The net interest charge fell £6.7m to £1.6m, due to an increase in the net finance credit in respect of pensions and a decrease in interest related to payments to MEP Mayflower Limited (MEP). The net result was profit before tax and exceptional items of £74.3m (2007: £79.8m).
There was an exceptional credit before tax of £4.8m relating to continuing operations (2007: £35.4m charge).
There was an exceptional charge before tax of £108.8m (2007: £11.1m) in respect of discontinued operations. Of this, £99.7m related to rent and other obligations payable on properties which had been occupied by the MFI UK Retail operations (the 'guaranteed' properties - see Group Developments section below), the remainder mainly relating to other legacy issues. Cash expenditure incurred in 2008 was £11.7m, the remainder of the charge being non-cash items, mostly provisions.
The tax charge on profit before tax and exceptional items from continuing operations was £23.3m, an effective tax rate of 31.4%. There was a tax credit of £2.6m in respect of the exceptional charge relating to discontinued operations.

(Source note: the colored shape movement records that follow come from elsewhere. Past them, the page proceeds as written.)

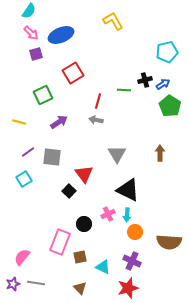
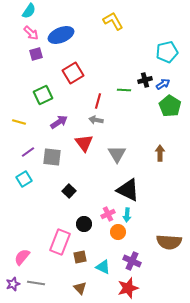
red triangle: moved 31 px up
orange circle: moved 17 px left
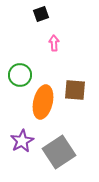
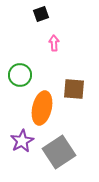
brown square: moved 1 px left, 1 px up
orange ellipse: moved 1 px left, 6 px down
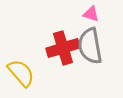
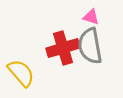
pink triangle: moved 3 px down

Basic earnings per share excluding exceptional items from continuing operations was 8.5p (2007: 9.1p) and including exceptional items was 9.2p (2007: 8.8p). Basic (loss)/earnings per share including exceptional items from continuing and discontinued operations was (8.6)p (2007: earnings of 7.3p)
Net cash outflows from operating activities were £37.8m.
Within this, working capital changes meant a cash outflow of £89.5m. This included 'one-off' cash expenditure in relation to the restructuring of manufacturing and logistics operations announced in June 2007 (£10.8m). It also included 'one-off' payments to MEP in respect of the final payment due under the terms of Galiform's agreement with MEP in relation to the disposal of the MFI retail business (£12m), settlement of the 'closing cash adjustment' due in respect of cashflows generated by MFI between the effective date and completion date of the sale (£14.8m including interest), and settlement of MEP's net asset value claim (£8m). These 'one-off' payments totalled £45.6m. Stock levels at the end of 2008 were £19.3m higher than a year earlier, reflecting the sharp deterioration in trading conditions towards the end of the year (although stock levels subsequently began to fall in period 1 of 2009). Debtors fell by £22.4m, reflecting the termination of product supply to MFI at the end of 2007 and lower sales at the end of 2008. Trade and other creditors items were £47.0m lower. Included within this, a fall in trade creditors reflected the termination of product supply to MFI at the end of 2007.
Also included within net cash flows from operating activities was cash expenditure in respect of the £108.8m discontinued operations exceptional charge totalling £11.7m. This was mainly in respect of payments to landlords of guaranteed properties, including £5.8m paid for the Group to be released from all obligations arising from the leases of six of the 46 properties for which Galiform was guarantor (details of which were given in our announcement of 23 December 2008).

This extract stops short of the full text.